On ne quitte pas tout à fait le lit, on reste à la maison avec ce titre de Caribou « Home » tiré de son bel album paru en février dernier « Suddenly ».

Un titre dont je voudrais vous faire entendre la recette : vous entendiez au début cette voix qui dit « Baby I’m Home », une voix qui ressemble venir de loin, et pour cause : Daniel Snaith, Caribou, l’a empruntée à une chanson de Gloria Barnes de 1971. 

Pour la petite histoire Daniel Snaith était tombé sur ce morceau par hasard sur You Tube (les algorithmes ont-ils un inconscient créatifs ?) et frappé par l'arrivée de la voix de la chanteuse, il l'avait tout de suite enregistré et mis de côté en commençant à travailler dessus.  Mais le morceau est resté dans son disque dur pendant plus d’un an, avant qu’il ne trouve sa forme finale. 

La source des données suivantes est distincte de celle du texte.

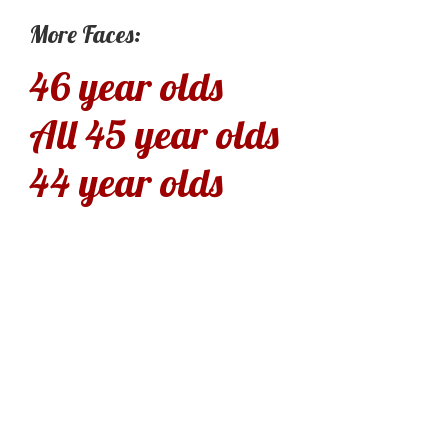
More Faces:
46 year olds
All 45 year olds
44 year olds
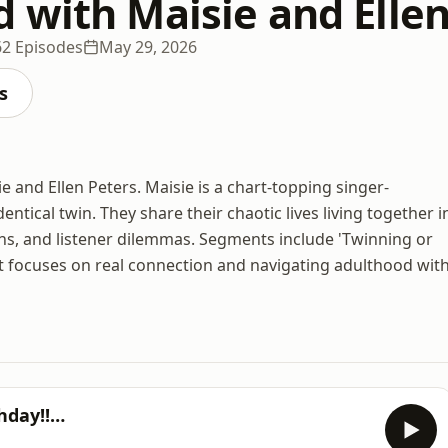
 with Maisie and Ellen
62 Episodes
May 29, 2026
s
 and Ellen Peters. Maisie is a chart-topping singer-
entical twin. They share their chaotic lives living together i
nions, and listener dilemmas. Segments include 'Twinning or
t focuses on real connection and navigating adulthood wit
thday!!…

Et on peut parler ici de recette ou en tout cas de goût de « reviens-y » parce que le gros tube de Caribou  en 2014 si vous en souvenez c’était « Can't Do Without You » et il s’appuyait déjà lui aussi sur un sample de soul, en l'occurrence la voix de Marvin Gaye qu'il avait ralentie : 

Ici donc ce n’est pas Marvin Gaye mais la moins connue Gloria Barnes (dont l’album « Uptown » est très recherché des collectionneurs) qui fait l’objet du travail de découpe et de mise en perspective de Caribou. Daniel Snaith se concentre sur ce début de chanson et il le fait revenir, avec patience, comme pour un bon jus qui réduit. 

Daniel Snaith dit espérer faire passer dans sa musique :

quelque chose d’un réconfort, d’une empathie, d’une ouverture qui peut s’apparenter à une réponse politique, spécifiquement à une époque de plus en plus marquée par la division et l’animosité. Qui sait ? » ( extrait : Libération)

A la maison donc, comme en musique, les bonnes recettes se revisitent ! 

"Home" de Caribou (label City Slang records)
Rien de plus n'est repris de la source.